**What this task involves:** Set down the entries once more, exactly as they are written.

**Supplied records:**
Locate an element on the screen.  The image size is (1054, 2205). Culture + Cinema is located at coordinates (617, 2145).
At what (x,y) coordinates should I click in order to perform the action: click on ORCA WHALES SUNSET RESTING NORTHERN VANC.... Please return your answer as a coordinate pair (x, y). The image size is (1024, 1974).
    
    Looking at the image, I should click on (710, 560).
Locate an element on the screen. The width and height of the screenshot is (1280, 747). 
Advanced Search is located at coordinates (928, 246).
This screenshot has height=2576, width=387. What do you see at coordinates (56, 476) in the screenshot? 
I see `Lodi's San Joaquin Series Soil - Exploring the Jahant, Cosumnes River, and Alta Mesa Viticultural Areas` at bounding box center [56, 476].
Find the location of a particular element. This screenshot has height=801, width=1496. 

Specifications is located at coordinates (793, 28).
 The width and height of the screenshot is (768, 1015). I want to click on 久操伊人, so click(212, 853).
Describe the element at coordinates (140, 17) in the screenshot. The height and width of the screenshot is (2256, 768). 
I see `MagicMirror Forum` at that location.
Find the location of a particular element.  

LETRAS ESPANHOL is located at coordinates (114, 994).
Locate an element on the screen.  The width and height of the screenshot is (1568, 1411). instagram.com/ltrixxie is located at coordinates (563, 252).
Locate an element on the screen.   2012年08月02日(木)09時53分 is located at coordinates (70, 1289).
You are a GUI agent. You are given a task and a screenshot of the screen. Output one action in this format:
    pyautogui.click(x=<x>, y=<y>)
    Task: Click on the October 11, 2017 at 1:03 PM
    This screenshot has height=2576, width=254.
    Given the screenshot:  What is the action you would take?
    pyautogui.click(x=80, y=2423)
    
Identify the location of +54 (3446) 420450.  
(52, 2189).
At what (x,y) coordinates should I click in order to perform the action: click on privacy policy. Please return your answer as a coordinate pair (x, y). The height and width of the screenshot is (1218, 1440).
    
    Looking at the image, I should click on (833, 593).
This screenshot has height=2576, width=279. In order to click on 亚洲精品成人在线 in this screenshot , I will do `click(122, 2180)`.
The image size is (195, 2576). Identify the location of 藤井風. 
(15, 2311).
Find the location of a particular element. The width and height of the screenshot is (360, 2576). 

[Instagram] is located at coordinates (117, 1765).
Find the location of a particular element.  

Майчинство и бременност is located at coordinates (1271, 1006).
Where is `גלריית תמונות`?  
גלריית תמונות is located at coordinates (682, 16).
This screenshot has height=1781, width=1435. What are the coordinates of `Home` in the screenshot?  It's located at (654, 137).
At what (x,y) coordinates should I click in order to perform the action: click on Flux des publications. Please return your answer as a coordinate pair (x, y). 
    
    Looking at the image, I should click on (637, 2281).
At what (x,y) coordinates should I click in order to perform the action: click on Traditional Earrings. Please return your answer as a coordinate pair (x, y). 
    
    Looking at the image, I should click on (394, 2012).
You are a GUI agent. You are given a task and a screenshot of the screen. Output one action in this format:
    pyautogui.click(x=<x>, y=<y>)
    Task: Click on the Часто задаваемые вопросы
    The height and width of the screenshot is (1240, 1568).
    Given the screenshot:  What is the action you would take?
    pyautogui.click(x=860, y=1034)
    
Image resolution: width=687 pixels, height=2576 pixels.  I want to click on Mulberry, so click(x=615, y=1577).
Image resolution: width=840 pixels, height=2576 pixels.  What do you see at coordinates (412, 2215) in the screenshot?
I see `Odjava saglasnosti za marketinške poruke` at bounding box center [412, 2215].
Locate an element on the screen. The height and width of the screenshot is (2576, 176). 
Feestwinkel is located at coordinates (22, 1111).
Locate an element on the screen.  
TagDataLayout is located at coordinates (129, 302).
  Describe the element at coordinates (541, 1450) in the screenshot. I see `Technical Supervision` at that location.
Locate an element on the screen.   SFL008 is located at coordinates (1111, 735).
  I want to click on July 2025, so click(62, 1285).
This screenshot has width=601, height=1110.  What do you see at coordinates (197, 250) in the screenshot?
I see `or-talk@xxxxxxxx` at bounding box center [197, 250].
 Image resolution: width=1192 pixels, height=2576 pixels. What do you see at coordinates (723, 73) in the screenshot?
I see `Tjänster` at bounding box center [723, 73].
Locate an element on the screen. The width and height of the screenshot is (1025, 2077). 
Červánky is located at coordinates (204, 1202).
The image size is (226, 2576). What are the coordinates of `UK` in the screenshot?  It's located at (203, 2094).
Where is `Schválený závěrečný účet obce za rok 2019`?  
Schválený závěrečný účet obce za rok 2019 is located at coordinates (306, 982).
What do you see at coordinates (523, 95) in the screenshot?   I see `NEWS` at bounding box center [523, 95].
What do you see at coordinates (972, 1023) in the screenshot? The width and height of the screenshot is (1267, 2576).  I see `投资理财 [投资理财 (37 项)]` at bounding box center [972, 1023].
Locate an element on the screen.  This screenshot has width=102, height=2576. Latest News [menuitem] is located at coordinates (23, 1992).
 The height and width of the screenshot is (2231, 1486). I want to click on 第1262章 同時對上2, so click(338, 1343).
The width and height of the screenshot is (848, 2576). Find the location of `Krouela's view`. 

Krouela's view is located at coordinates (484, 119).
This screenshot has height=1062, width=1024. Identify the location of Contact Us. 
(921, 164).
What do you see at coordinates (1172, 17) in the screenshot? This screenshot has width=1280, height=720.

**Solution to this task:**
Locate an element on the screen.  The image size is (1054, 2205). Culture + Cinema is located at coordinates (617, 2145).
At what (x,y) coordinates should I click in order to perform the action: click on ORCA WHALES SUNSET RESTING NORTHERN VANC.... Please return your answer as a coordinate pair (x, y). The image size is (1024, 1974).
    
    Looking at the image, I should click on (710, 560).
Locate an element on the screen. The width and height of the screenshot is (1280, 747). 
Advanced Search is located at coordinates (928, 246).
This screenshot has height=2576, width=387. What do you see at coordinates (56, 476) in the screenshot? 
I see `Lodi's San Joaquin Series Soil - Exploring the Jahant, Cosumnes River, and Alta Mesa Viticultural Areas` at bounding box center [56, 476].
Find the location of a particular element. This screenshot has height=801, width=1496. 

Specifications is located at coordinates (793, 28).
 The width and height of the screenshot is (768, 1015). I want to click on 久操伊人, so click(212, 853).
Describe the element at coordinates (140, 17) in the screenshot. The height and width of the screenshot is (2256, 768). 
I see `MagicMirror Forum` at that location.
Find the location of a particular element.  

LETRAS ESPANHOL is located at coordinates (114, 994).
Locate an element on the screen.  The width and height of the screenshot is (1568, 1411). instagram.com/ltrixxie is located at coordinates (563, 252).
Locate an element on the screen.   2012年08月02日(木)09時53分 is located at coordinates (70, 1289).
You are a GUI agent. You are given a task and a screenshot of the screen. Output one action in this format:
    pyautogui.click(x=<x>, y=<y>)
    Task: Click on the October 11, 2017 at 1:03 PM
    This screenshot has height=2576, width=254.
    Given the screenshot:  What is the action you would take?
    pyautogui.click(x=80, y=2423)
    
Identify the location of +54 (3446) 420450.  
(52, 2189).
At what (x,y) coordinates should I click in order to perform the action: click on privacy policy. Please return your answer as a coordinate pair (x, y). The height and width of the screenshot is (1218, 1440).
    
    Looking at the image, I should click on (833, 593).
This screenshot has height=2576, width=279. In order to click on 亚洲精品成人在线 in this screenshot , I will do `click(122, 2180)`.
The image size is (195, 2576). Identify the location of 藤井風. 
(15, 2311).
Find the location of a particular element. The width and height of the screenshot is (360, 2576). 

[Instagram] is located at coordinates (117, 1765).
Find the location of a particular element.  

Майчинство и бременност is located at coordinates (1271, 1006).
Where is `גלריית תמונות`?  
גלריית תמונות is located at coordinates (682, 16).
This screenshot has height=1781, width=1435. What are the coordinates of `Home` in the screenshot?  It's located at (654, 137).
At what (x,y) coordinates should I click in order to perform the action: click on Flux des publications. Please return your answer as a coordinate pair (x, y). 
    
    Looking at the image, I should click on (637, 2281).
At what (x,y) coordinates should I click in order to perform the action: click on Traditional Earrings. Please return your answer as a coordinate pair (x, y). 
    
    Looking at the image, I should click on (394, 2012).
You are a GUI agent. You are given a task and a screenshot of the screen. Output one action in this format:
    pyautogui.click(x=<x>, y=<y>)
    Task: Click on the Часто задаваемые вопросы
    The height and width of the screenshot is (1240, 1568).
    Given the screenshot:  What is the action you would take?
    pyautogui.click(x=860, y=1034)
    
Image resolution: width=687 pixels, height=2576 pixels.  I want to click on Mulberry, so click(x=615, y=1577).
Image resolution: width=840 pixels, height=2576 pixels.  What do you see at coordinates (412, 2215) in the screenshot?
I see `Odjava saglasnosti za marketinške poruke` at bounding box center [412, 2215].
Locate an element on the screen. The height and width of the screenshot is (2576, 176). 
Feestwinkel is located at coordinates (22, 1111).
Locate an element on the screen.  
TagDataLayout is located at coordinates (129, 302).
  Describe the element at coordinates (541, 1450) in the screenshot. I see `Technical Supervision` at that location.
Locate an element on the screen.   SFL008 is located at coordinates (1111, 735).
  I want to click on July 2025, so click(62, 1285).
This screenshot has width=601, height=1110.  What do you see at coordinates (197, 250) in the screenshot?
I see `or-talk@xxxxxxxx` at bounding box center [197, 250].
 Image resolution: width=1192 pixels, height=2576 pixels. What do you see at coordinates (723, 73) in the screenshot?
I see `Tjänster` at bounding box center [723, 73].
Locate an element on the screen. The width and height of the screenshot is (1025, 2077). 
Červánky is located at coordinates (204, 1202).
The image size is (226, 2576). What are the coordinates of `UK` in the screenshot?  It's located at (203, 2094).
Where is `Schválený závěrečný účet obce za rok 2019`?  
Schválený závěrečný účet obce za rok 2019 is located at coordinates (306, 982).
What do you see at coordinates (523, 95) in the screenshot?   I see `NEWS` at bounding box center [523, 95].
What do you see at coordinates (972, 1023) in the screenshot? The width and height of the screenshot is (1267, 2576).  I see `投资理财 [投资理财 (37 项)]` at bounding box center [972, 1023].
Locate an element on the screen.  This screenshot has width=102, height=2576. Latest News [menuitem] is located at coordinates (23, 1992).
 The height and width of the screenshot is (2231, 1486). I want to click on 第1262章 同時對上2, so click(338, 1343).
The width and height of the screenshot is (848, 2576). Find the location of `Krouela's view`. 

Krouela's view is located at coordinates (484, 119).
This screenshot has height=1062, width=1024. Identify the location of Contact Us. 
(921, 164).
What do you see at coordinates (1172, 17) in the screenshot? This screenshot has width=1280, height=720.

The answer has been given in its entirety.